Says additional resources needed

OW Staff Writer | 6/11/2020, midnight
The United Teachers of Los Angeles recently issued a statement responding to..

The United Teachers of Los Angeles recently issued a statement responding to issued guidelines. The labor union statement follows:

“Any state and county guidance is only a framework — every school district will develop its own plan. That is why reopening schools must be bargained with UTLA. And it’s why we are surveying our members on their priorities; working closely with parent, youth, and community organizations on their priorities; and then taking these priorities into that bargaining.

“Educators want more than anything to be back in schools with our students, whom we love. But, we also understand deeply that the only way this can happen is if schools are healthy, safe, and improved. The status quo will not be enough to safeguard students and educators alike.

“UTLA is fighting against proposed budget cuts and for increased funding essential to guarantee a safe return to schools. A healthy, safe reopening cannot happen amidst budget cuts. That is a fantasy.

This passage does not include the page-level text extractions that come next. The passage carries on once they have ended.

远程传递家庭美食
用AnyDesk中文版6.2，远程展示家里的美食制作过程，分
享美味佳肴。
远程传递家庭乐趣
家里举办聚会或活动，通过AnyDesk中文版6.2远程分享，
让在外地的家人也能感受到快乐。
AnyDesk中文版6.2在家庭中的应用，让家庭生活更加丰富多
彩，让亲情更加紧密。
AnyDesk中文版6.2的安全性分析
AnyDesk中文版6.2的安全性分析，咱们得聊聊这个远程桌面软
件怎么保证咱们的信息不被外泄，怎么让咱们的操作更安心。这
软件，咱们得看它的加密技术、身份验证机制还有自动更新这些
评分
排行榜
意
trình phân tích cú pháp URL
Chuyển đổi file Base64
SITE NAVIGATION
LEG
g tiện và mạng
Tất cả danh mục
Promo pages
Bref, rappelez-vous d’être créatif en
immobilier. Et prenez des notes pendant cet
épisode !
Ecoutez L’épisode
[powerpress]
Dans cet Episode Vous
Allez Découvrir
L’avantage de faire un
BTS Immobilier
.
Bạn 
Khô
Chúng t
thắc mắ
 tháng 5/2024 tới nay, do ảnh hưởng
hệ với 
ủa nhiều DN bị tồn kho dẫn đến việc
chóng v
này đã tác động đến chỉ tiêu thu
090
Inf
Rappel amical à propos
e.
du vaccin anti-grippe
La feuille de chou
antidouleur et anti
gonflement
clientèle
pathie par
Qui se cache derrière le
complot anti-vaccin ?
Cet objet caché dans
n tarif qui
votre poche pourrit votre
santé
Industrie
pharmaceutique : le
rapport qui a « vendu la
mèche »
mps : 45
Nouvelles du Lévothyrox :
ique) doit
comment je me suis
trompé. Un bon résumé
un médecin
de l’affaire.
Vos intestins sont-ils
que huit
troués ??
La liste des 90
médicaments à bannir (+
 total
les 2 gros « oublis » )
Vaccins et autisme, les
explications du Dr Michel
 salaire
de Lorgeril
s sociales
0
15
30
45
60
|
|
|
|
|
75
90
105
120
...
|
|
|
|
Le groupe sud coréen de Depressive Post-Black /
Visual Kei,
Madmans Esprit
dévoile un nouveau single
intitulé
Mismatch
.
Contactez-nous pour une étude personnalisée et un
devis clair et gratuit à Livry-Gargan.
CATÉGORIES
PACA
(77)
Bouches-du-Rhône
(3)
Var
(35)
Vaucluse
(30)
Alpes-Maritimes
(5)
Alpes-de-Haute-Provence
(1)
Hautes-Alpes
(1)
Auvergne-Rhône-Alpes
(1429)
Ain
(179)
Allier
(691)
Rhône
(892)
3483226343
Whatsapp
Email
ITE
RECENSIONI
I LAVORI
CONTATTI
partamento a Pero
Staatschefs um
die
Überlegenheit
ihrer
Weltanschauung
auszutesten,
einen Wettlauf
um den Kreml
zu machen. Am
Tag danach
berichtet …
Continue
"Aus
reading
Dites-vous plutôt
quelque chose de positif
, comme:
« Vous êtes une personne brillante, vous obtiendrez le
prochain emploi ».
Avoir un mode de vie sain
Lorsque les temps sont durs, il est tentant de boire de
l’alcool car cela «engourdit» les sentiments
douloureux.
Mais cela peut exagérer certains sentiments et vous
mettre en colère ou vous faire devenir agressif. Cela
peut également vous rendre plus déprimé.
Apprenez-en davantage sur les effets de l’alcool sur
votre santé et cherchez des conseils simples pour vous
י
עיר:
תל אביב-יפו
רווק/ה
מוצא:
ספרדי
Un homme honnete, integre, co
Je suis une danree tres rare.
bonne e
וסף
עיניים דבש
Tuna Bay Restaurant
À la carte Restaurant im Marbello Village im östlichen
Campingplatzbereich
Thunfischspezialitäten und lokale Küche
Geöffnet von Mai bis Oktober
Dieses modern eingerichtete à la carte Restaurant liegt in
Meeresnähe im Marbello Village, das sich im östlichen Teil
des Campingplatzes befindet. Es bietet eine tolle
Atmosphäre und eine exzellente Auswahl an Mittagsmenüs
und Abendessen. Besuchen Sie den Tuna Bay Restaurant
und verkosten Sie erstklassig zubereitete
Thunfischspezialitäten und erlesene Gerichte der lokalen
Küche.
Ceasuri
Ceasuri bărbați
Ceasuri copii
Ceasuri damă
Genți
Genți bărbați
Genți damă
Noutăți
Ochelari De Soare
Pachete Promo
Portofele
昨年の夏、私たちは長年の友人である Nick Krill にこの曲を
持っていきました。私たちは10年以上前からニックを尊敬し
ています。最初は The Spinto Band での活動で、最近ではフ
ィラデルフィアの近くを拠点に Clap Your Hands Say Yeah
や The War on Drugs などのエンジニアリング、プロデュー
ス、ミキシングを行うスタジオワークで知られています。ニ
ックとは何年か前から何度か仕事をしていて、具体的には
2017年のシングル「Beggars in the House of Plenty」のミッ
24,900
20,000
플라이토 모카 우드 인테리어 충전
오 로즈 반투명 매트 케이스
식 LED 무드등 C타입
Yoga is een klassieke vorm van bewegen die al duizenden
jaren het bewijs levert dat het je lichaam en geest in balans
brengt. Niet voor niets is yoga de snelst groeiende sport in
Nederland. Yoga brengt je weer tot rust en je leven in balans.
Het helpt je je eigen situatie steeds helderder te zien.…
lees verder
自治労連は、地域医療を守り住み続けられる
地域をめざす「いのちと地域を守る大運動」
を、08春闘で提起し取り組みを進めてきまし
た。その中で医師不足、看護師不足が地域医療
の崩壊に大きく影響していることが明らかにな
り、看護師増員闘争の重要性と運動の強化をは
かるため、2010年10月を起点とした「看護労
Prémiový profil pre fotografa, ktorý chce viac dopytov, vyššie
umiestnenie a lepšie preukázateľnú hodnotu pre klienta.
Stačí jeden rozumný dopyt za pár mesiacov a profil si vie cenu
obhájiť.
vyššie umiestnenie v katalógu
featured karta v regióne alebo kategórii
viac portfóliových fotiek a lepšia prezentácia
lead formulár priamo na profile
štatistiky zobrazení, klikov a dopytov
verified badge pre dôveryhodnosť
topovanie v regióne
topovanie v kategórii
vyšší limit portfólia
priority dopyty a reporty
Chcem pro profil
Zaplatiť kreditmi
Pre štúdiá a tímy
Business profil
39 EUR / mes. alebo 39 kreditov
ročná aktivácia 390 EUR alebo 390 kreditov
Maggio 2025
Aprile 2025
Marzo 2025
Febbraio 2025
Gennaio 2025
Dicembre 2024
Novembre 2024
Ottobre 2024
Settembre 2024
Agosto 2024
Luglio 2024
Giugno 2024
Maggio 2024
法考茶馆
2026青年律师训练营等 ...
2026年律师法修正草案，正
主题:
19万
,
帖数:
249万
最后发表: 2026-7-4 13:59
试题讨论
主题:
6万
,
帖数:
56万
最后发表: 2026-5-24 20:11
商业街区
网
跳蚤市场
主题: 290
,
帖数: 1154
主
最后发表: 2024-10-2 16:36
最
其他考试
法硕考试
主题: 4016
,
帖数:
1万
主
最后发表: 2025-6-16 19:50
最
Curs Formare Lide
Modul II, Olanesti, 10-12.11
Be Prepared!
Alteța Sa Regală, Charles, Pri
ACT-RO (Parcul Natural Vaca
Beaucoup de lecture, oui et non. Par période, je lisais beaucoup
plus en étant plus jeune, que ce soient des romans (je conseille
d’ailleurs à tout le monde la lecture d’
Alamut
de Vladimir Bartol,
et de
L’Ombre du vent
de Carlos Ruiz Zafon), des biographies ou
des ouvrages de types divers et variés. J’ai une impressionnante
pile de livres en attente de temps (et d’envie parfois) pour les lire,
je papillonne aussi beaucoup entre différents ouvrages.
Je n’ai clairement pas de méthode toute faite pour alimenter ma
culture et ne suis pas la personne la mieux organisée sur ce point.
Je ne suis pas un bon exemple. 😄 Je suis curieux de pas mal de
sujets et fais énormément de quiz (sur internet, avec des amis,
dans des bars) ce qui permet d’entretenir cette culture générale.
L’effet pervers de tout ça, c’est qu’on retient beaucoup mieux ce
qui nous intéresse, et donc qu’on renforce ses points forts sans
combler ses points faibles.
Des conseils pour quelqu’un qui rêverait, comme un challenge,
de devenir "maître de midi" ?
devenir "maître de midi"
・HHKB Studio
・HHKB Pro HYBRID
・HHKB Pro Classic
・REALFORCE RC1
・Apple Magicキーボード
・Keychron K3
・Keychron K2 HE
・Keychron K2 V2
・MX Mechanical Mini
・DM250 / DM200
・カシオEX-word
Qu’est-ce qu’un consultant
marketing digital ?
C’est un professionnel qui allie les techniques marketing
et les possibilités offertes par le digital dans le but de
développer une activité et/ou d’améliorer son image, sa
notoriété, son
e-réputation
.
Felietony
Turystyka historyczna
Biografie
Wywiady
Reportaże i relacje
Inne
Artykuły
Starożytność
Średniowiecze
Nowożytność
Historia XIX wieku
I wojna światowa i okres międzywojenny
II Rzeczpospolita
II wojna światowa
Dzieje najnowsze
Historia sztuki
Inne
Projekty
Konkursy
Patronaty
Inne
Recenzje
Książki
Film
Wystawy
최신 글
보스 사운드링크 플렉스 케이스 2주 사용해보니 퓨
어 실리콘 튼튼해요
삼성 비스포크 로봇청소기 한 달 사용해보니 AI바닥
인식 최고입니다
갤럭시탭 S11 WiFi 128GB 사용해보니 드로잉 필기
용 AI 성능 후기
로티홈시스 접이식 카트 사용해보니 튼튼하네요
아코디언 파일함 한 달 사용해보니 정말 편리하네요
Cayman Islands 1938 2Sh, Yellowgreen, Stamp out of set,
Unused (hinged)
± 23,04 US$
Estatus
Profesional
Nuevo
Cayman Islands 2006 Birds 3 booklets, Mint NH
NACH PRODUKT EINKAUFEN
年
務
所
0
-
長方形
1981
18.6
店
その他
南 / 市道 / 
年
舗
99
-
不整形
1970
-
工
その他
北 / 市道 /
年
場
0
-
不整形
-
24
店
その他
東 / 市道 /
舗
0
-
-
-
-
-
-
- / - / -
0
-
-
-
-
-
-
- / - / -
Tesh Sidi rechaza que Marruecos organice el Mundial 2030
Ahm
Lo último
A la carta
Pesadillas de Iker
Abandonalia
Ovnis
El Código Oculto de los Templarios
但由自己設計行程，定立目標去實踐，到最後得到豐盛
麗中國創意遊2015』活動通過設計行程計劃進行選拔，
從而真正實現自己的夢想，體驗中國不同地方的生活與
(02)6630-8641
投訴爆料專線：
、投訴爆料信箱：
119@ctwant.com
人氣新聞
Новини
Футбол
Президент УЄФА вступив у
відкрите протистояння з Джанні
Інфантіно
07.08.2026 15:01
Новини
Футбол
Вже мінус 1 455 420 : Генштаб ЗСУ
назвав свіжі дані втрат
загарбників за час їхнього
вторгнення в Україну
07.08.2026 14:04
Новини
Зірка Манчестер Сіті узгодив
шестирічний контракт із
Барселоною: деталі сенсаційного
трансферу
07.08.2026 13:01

We are fighting the proposed $13 billion in budget cuts.

“There is no vision for a safe reopening that does not involve additional resources for schools — resources to implement social distancing and other safety guidelines and funding for the additional supports our students need in the wake of this crisis, including increased mental health support.

“We know that the health and safety of our communities depends on getting the reopening right. We can’t underestimate the challenge of opening schools in a way that protects students and staff and prevents children from becoming carriers for infection in their own families. This is especially critical in LA, with our students living with so many of the equity issues that coronavirus has laid bare: students in high-density living situations with multigenerational families; the disproportionate exposure and death rates among communities of color, especially Pacific Islander and Black communities; and a lack of accessibility to healthcare. We also know that, as various sectors reopen for business, parents and guardians will return to work and will not have the choice that others have to keep their children at home safely.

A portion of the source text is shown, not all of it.